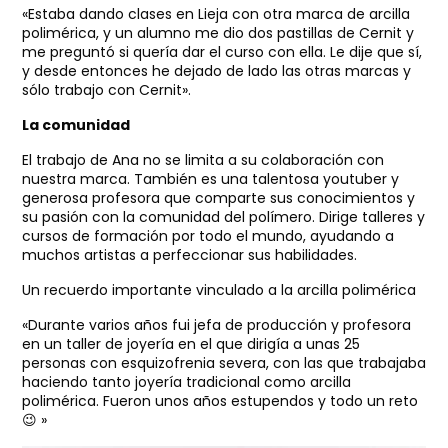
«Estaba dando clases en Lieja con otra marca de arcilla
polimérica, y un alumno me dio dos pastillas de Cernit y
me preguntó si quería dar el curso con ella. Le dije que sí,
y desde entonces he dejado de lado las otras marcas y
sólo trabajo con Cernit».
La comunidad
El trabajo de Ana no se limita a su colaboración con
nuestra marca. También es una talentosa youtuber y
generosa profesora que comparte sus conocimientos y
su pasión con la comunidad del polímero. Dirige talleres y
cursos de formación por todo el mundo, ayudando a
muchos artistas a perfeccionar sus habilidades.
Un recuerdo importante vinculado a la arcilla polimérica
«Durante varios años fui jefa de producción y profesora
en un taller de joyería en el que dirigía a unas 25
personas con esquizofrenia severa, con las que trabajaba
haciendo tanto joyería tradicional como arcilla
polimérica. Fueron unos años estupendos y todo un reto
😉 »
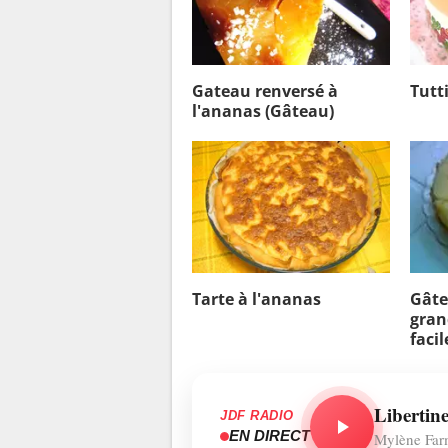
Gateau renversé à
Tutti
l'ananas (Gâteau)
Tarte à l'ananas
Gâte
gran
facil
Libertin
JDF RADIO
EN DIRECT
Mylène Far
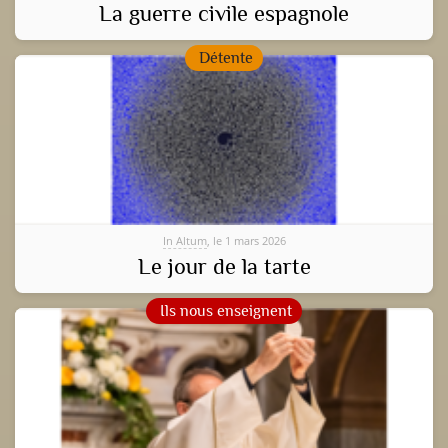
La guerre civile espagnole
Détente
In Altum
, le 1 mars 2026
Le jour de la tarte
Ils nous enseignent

============================================================

WHAT TO DO: Look for the string "profesora" in the listing above and copy every line holding it.

SOLUTION FOR THIS TASK:
generosa profesora que comparte sus conocimientos y
«Durante varios años fui jefa de producción y profesora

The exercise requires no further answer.